Task input »
####################

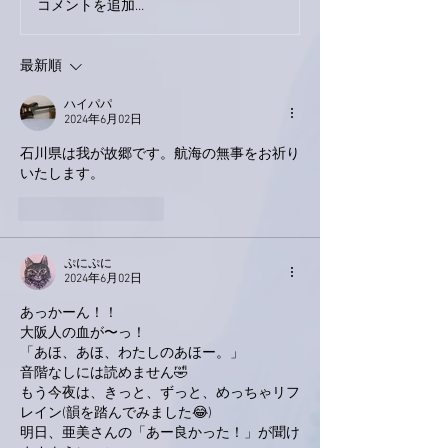
コメントを追加…
最新順
ハイパパ
2024年6月02日
石川県は我が故郷です。航海の無事をお祈り
いたします。
いいね！
返信
ぷにぷに
2024年6月02日
あっかーん！！
大阪人の血が〜っ！
「あほ、あほ、わたしのあほー。」
音階なしには読めません🤣
もう今夜は、きっと、ずっと、めっちゃリフ
レイン(韻を踏んでみました😂)
明日、亜美さんの「あー良かった！」が聞け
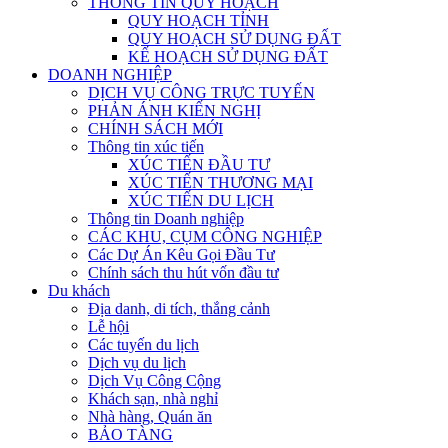
THÔNG TIN QUY HOẠCH
QUY HOẠCH TỈNH
QUY HOẠCH SỬ DỤNG ĐẤT
KẾ HOẠCH SỬ DỤNG ĐẤT
DOANH NGHIỆP
DỊCH VỤ CÔNG TRỰC TUYẾN
PHẢN ÁNH KIẾN NGHỊ
CHÍNH SÁCH MỚI
Thông tin xúc tiến
XÚC TIẾN ĐẦU TƯ
XÚC TIẾN THƯƠNG MẠI
XÚC TIẾN DU LỊCH
Thông tin Doanh nghiệp
CÁC KHU, CỤM CÔNG NGHIỆP
Các Dự Án Kêu Gọi Đầu Tư
Chính sách thu hút vốn đầu tư
Du khách
Địa danh, di tích, thắng cảnh
Lễ hội
Các tuyến du lịch
Dịch vụ du lịch
Dịch Vụ Công Cộng
Khách sạn, nhà nghỉ
Nhà hàng, Quán ăn
BẢO TÀNG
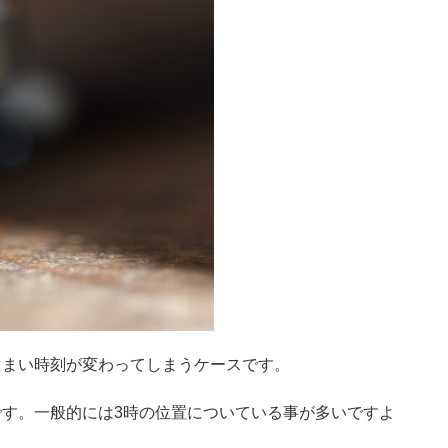
しまい時刻が変わってしまうケースです。
す。一般的には3時の位置についている事が多いですよ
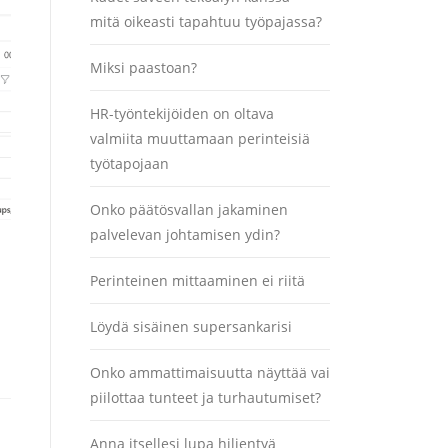
mitä oikeasti tapahtuu työpajassa?
Miksi paastoan?
HR-työntekijöiden on oltava
valmiita muuttamaan perinteisiä
työtapojaan
Onko päätösvallan jakaminen
palvelevan johtamisen ydin?
Perinteinen mittaaminen ei riitä
Löydä sisäinen supersankarisi
Onko ammattimaisuutta näyttää vai
piilottaa tunteet ja turhautumiset?
Anna itsellesi lupa hiljentyä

####################

Required action »
Starting at the line with "レイン(韻を踏んでみました😂)", transcribe the listing above exactly through its last line. No picture belongs in the transcription.

Problem solution »
レイン(韻を踏んでみました😂)
明日、亜美さんの「あー良かった！」が聞け
THÔNG TIN QUY HOẠCH
QUY HOẠCH TỈNH
QUY HOẠCH SỬ DỤNG ĐẤT
KẾ HOẠCH SỬ DỤNG ĐẤT
DOANH NGHIỆP
DỊCH VỤ CÔNG TRỰC TUYẾN
PHẢN ÁNH KIẾN NGHỊ
CHÍNH SÁCH MỚI
Thông tin xúc tiến
XÚC TIẾN ĐẦU TƯ
XÚC TIẾN THƯƠNG MẠI
XÚC TIẾN DU LỊCH
Thông tin Doanh nghiệp
CÁC KHU, CỤM CÔNG NGHIỆP
Các Dự Án Kêu Gọi Đầu Tư
Chính sách thu hút vốn đầu tư
Du khách
Địa danh, di tích, thắng cảnh
Lễ hội
Các tuyến du lịch
Dịch vụ du lịch
Dịch Vụ Công Cộng
Khách sạn, nhà nghỉ
Nhà hàng, Quán ăn
BẢO TÀNG
しまい時刻が変わってしまうケースです。
す。一般的には3時の位置についている事が多いですよ
mitä oikeasti tapahtuu työpajassa?
Miksi paastoan?
HR-työntekijöiden on oltava
valmiita muuttamaan perinteisiä
työtapojaan
Onko päätösvallan jakaminen
palvelevan johtamisen ydin?
Perinteinen mittaaminen ei riitä
Löydä sisäinen supersankarisi
Onko ammattimaisuutta näyttää vai
piilottaa tunteet ja turhautumiset?
Anna itsellesi lupa hiljentyä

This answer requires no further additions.